Nach einem Besuch in Paris im Jahr 1911 experimentiert Sluijters kurz mit dem Kubismus und seine Arbeit zeigt den Einfluss von Georges Braque und Vasily Kandinsky. Sluijters beschließt jedoch, nicht dem Weg zur Abstraktion zu folgen, sondern sich ganz der Darstellung der sichtbaren Realität zu widmen. Zusammen mit Piet Mondrian, Leo Gestel und Conrad Kickert, Cees Spoor und Jan Toorop gründete er 1910 den Modern Art Circle.
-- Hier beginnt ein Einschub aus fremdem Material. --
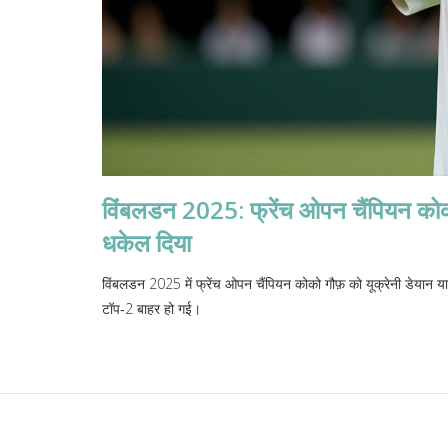
विंबलडन 2025: फ्रेंच ओपन चैंपियन कोको गौ
धकेल दिया
विंबलडन 2025 में फ्रेंच ओपन चैंपियन कोको गौफ़ को यूक्रेनी डेयान यास
टॉप‑2 बाहर हो गई।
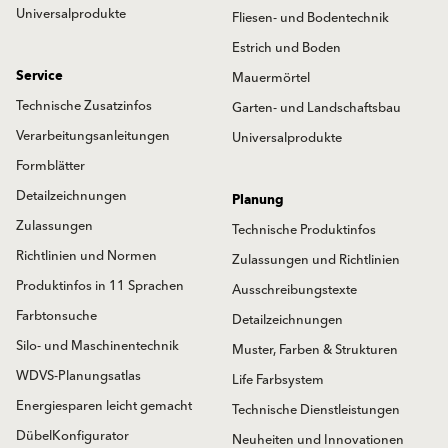
Universalprodukte
Fliesen- und Bodentechnik
Estrich und Boden
Service
Mauermörtel
Technische Zusatzinfos
Garten- und Landschaftsbau
Verarbeitungsanleitungen
Universalprodukte
Formblätter
Detailzeichnungen
Planung
Zulassungen
Technische Produktinfos
Richtlinien und Normen
Zulassungen und Richtlinien
Produktinfos in 11 Sprachen
Ausschreibungstexte
Farbtonsuche
Detailzeichnungen
Silo- und Maschinentechnik
Muster, Farben & Strukturen
WDVS-Planungsatlas
Life Farbsystem
Energiesparen leicht gemacht
Technische Dienstleistungen
DübelKonfigurator
Neuheiten und Innovationen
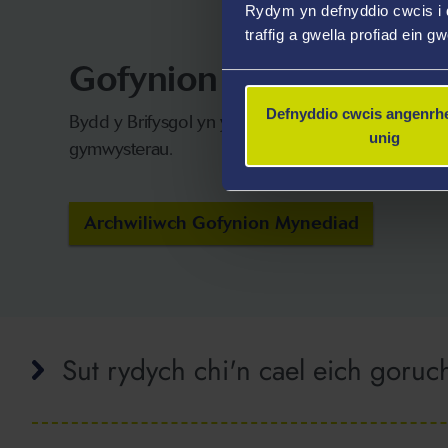
Rydym yn defnyddio cwcis i 
traffig a gwella profiad ein g
Gofynion Mynediad
Defnyddio cwcis angenrhe
Bydd y Brifysgol yn ystyried ceisiadau gan fyfyrwy
unig
gymwysterau.
Archwiliwch Gofynion Mynediad
Sut rydych chi'n cael eich goruc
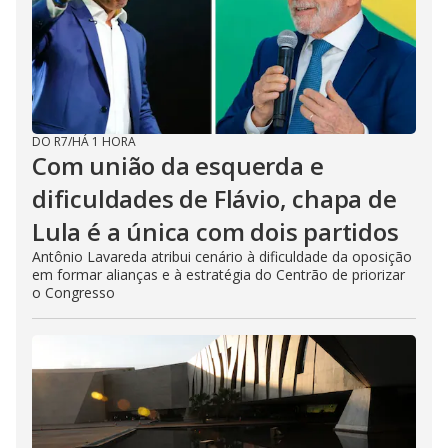
DO R7
/
HÁ 1 HORA
Com união da esquerda e
dificuldades de Flávio, chapa de
Lula é a única com dois partidos
Antônio Lavareda atribui cenário à dificuldade da oposição
em formar alianças e à estratégia do Centrão de priorizar
o Congresso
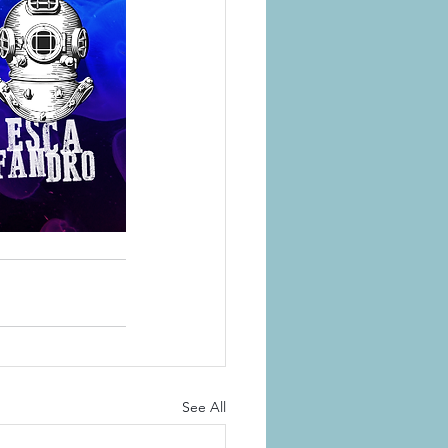
See All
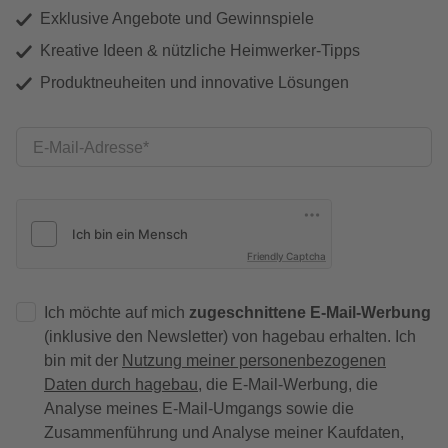
Exklusive Angebote und Gewinnspiele
Kreative Ideen & nützliche Heimwerker-Tipps
Produktneuheiten und innovative Lösungen
E-Mail-Adresse
Friendly Captcha
Ich möchte auf mich
zugeschnittene E-Mail-Werbung
(inklusive den Newsletter) von hagebau erhalten. Ich
bin mit der
Nutzung meiner personenbezogenen
Daten durch hagebau
, die E-Mail-Werbung, die
Analyse meines E-Mail-Umgangs sowie die
Zusammenführung und Analyse meiner Kaufdaten,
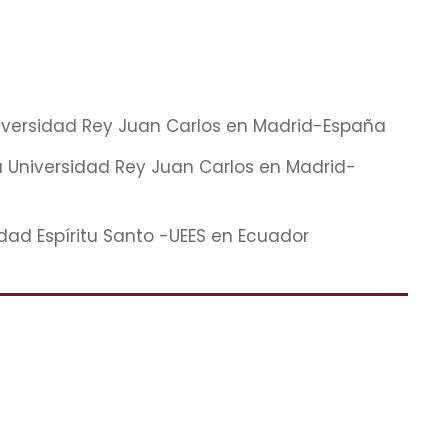
niversidad Rey Juan Carlos en Madrid-España
a Universidad Rey Juan Carlos en Madrid-
dad Espíritu Santo -UEES en Ecuador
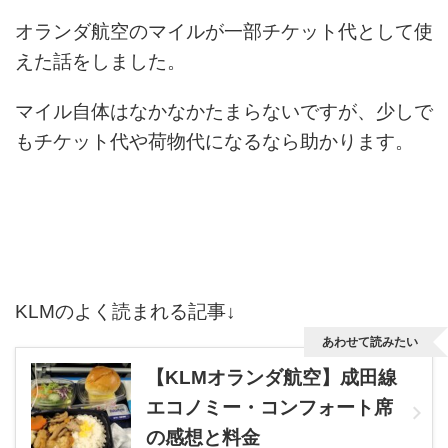
オランダ航空のマイルが一部チケット代として使
えた話をしました。
マイル自体はなかなかたまらないですが、少しで
もチケット代や荷物代になるなら助かります。
KLMのよく読まれる記事↓
あわせて読みたい
【KLMオランダ航空】成田線
エコノミー・コンフォート席
の感想と料金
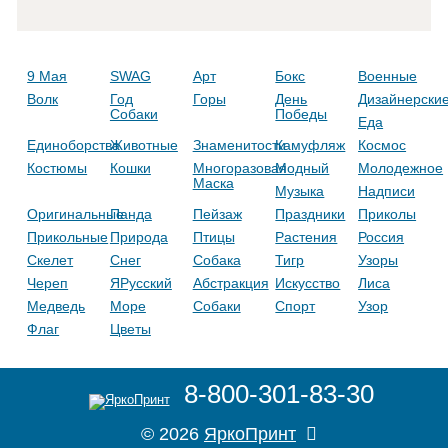
9 Мая
SWAG
Арт
Бокс
Военные
Волк
Год
Горы
День
Дизайнерски
Собаки
Победы
Еда
Единоборства
Животные
Знаменитости
Камуфляж
Космос
Костюмы
Кошки
Многоразовая
Модный
Молодежное
Маска
Музыка
Надписи
Оригинальные
Панда
Пейзаж
Праздники
Приколы
Прикольные
Природа
Птицы
Растения
Россия
Скелет
Снег
Собака
Тигр
Узоры
Череп
ЯРусский
Абстракция
Искусство
Лиса
Медведь
Море
Собаки
Спорт
Узор
Флаг
Цветы
8-800-301-83-30
© 2026
ЯркоПринт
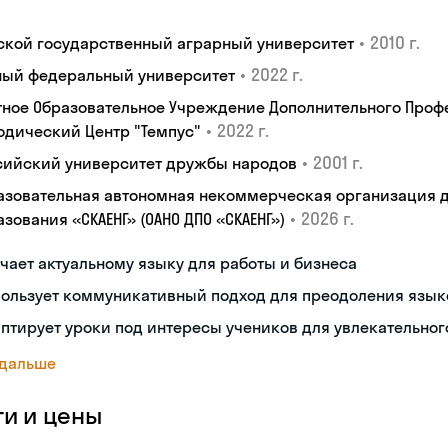
•
2010 г.
ской государственный аграрный университет
•
2022 г.
ый федеральный университет
тное Образовательное Учреждение Дополнительного Проф
•
2022 г.
одический Центр "Темпус"
•
2001 г.
сийский университет дружбы народов
азовательная автономная некоммерческая организация 
•
2026 г.
зования «СКАЕНГ» (ОАНО ДПО «СКАЕНГ»)
чает актуальному языку для работы и бизнеса
пользует коммуникативный подход для преодоления язык
птирует уроки под интересы учеников для увлекательног
 дальше
ги и цены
Dieser Kreis zeigte Arbeiten der ausländischen Avantgarde in den Niederlanden und reagierte damit auf die traditionell gesetzten Arti et Amicitae.
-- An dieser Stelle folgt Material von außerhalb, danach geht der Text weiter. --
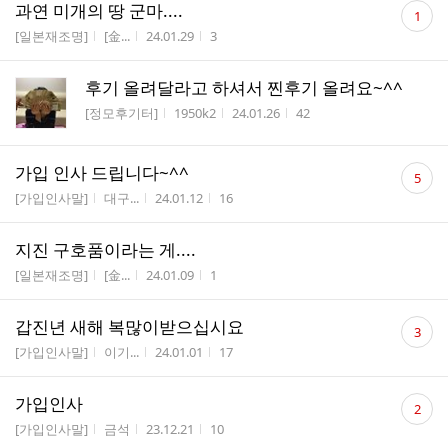
댓
과연 미개의 땅 군마....
1
글
게시판명
작성자
작성시간
조회수
[일본재조명]
[金...
24.01.29
3
수
후기 올려달라고 하셔서 찐후기 올려요~^^
게시판명
작성자
작성시간
조회수
[정모후기터]
1950k2
24.01.26
42
댓
가입 인사 드립니다~^^
5
글
게시판명
작성자
작성시간
조회수
[가입인사말]
대구...
24.01.12
16
수
지진 구호품이라는 게....
게시판명
작성자
작성시간
조회수
[일본재조명]
[金...
24.01.09
1
댓
갑진년 새해 복많이받으십시요
3
글
게시판명
작성자
작성시간
조회수
[가입인사말]
이기...
24.01.01
17
수
댓
가입인사
2
글
게시판명
작성자
작성시간
조회수
[가입인사말]
금석
23.12.21
10
수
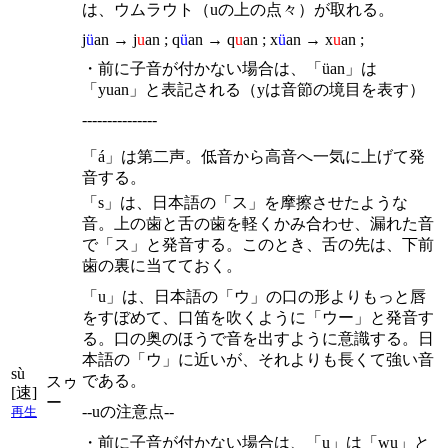
は、ウムラウト（uの上の点々）が取れる。
j
ü
an → j
u
an ; q
ü
an → q
u
an ; x
ü
an → x
u
an ;
・前に子音が付かない場合は、「üan」は
「yuan」と表記される（yは音節の境目を表す）
---------------
「á」は第二声。低音から高音へ一気に上げて発
音する。
「s」は、日本語の「ス」を摩擦させたような
音。上の歯と舌の歯を軽くかみ合わせ、漏れた音
で「ス」と発音する。このとき、舌の先は、下前
歯の裏に当てておく。
「u」は、日本語の「ウ」の口の形よりもっと唇
をすぼめて、口笛を吹くように「ウー」と発音す
る。口の奥のほうで音を出すように意識する。日
本語の「ウ」に近いが、それよりも長くて強い音
sù
である。
スゥ
[速]
ー
--uの注意点--
再生
・前に子音が付かない場合は、「u」は「wu」と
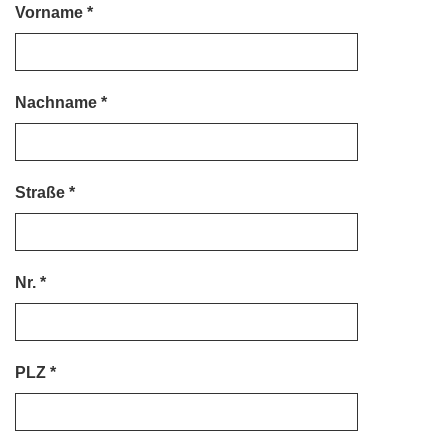
Vorname
Nachname
Straße
Nr.
PLZ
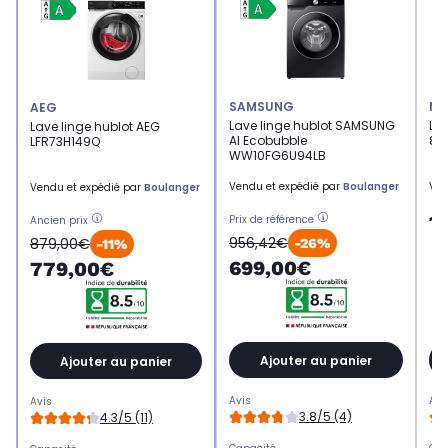
SAMSUNG
MI
AEG
Lave linge hublot SAMSUNG
Lav
Lave linge hublot AEG
AI Ecobubble
88
LFR73H149Q
WW10FG6U94LB
Vendu et expédié par
Boulanger
Ven
Vendu et expédié par
Boulanger
1
Prix de référence
Ancien prix
956,42€
879,00€
-26%
-11%
699,00€
779,00€
Ajouter au panier
Ajouter au panier
Avis
Avi
Avis
3.8/5 (4)
4.3/5 (11)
Inspiriert von Vincent van Goghs spätem Werk begann Sluijters 1913-1914, seine abstraktesten Gemälde zu malen, die berühmten Oktobersonnen und Mondnächte. Separate Pinselstriche werden durch größere, ineinandergreifende Farbbereiche in Blau, Orange und Weichviolett sowie glatte Konturen ersetzt. Diese Werke, die mit ihrer nicht naturalistischen Verwendung von Farbe und Abstraktion von Formen eine große Ausdruckskraft zeigen, gelten als das modernste Werk von Sluijters. In diesen Jahren nimmt Sluijters auch aktiv am Clubleben in Amsterdam teil. Er stellt in der Moderne Kunstkring st. Lucas, wo er Jurymitglied ist, stößt mehrmals mit der konservativen Gesellschaft Arti et Amicitiae zusammen. In den Jahren 1912 und 1913 finden in Rotterdam und Den Haag retrospektive Ausstellungen seiner Arbeiten statt, und die Öffentlichkeit gewöhnt sich langsam an seine Arbeiten. Im Sommer 1915 blieb Sluijters einen Monat in Staphorst. Dort erobert er das Bauerndorf und seine Bevölkerung ohne jegliche Stimmung. Die Porträts und Landschaften, die er dort in dunklen, erdigen Farben und vereinfachten Formen macht, bilden eine geschlossene Einheit innerhalb seines Schaffens.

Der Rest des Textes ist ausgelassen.